After discovering a secret bathtub passageway in the most Scooby-Doo way possible last episode, Michael and partner Nadine take to investigating the tunnel underneath their escaped Sin Rostro lead’s hotel room. The tunnel leads to a secret surgical room that connects with the hotel’s established surgical-recovery rooms, leading the investigators to realize that what’s happening in the hidden room isn’t torture or black-market organ operations, but plastic surgery to alter the appearances of criminals, making them impossible to trace. They track the patients who had been recovering in the hotel (one of whom was their missing lead) to the hospital where they are moved in the wake of the hurricane, but by the time they discover the chop shop, their mystery man is long gone, his new face in tow.

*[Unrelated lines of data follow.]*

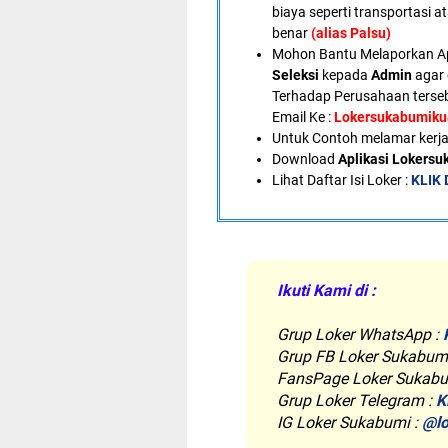
biaya seperti transportasi a
benar
(alias Palsu)
Mohon Bantu Melaporkan A
Seleksi
kepada
Admin
agar 
Terhadap Perusahaan terseb
Email Ke :
Lokersukabumik
U
ntuk Contoh melamar kerja
Download
Aplikasi Lokers
Lihat Daftar Isi Loker :
KLIK 
Ikuti Kami di :
Grup Loker WhatsApp
:
Grup FB Loker Sukabum
FansPage Loker Sukabu
Grup Loker Telegram :
K
IG Loker Sukabumi :
@lo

By episode’s end, Michael is still convinced that Rafael knows more than he’s letting on about the secret activities happening in the hotel, so involved in the inner working has he been from the beginning, but still has nothing but his (admittedly biased) gut feelings to go on. Sadly, those gut feelings may not last long, as in the wake of Michael’s vow to Xo that he would believe that he and Jane belonged together until the day he dies, the final narration confirms that, in fact, Michael did go on believing that until the day he died.
Uh-oh. And with only two weeks until February sweeps, no less.
Is Michael in danger, boy?
Just how much is Rafael hiding?
How long, exactly, can Xo keep her abstinence pledge?
Why is Petra’s mother still using that wheelchair?
What the hell is the deal with Petra’s ex, anyway?
Does Long Beach (where much of Jane is clearly filmed) really look that much like Miami? (No. It does not.)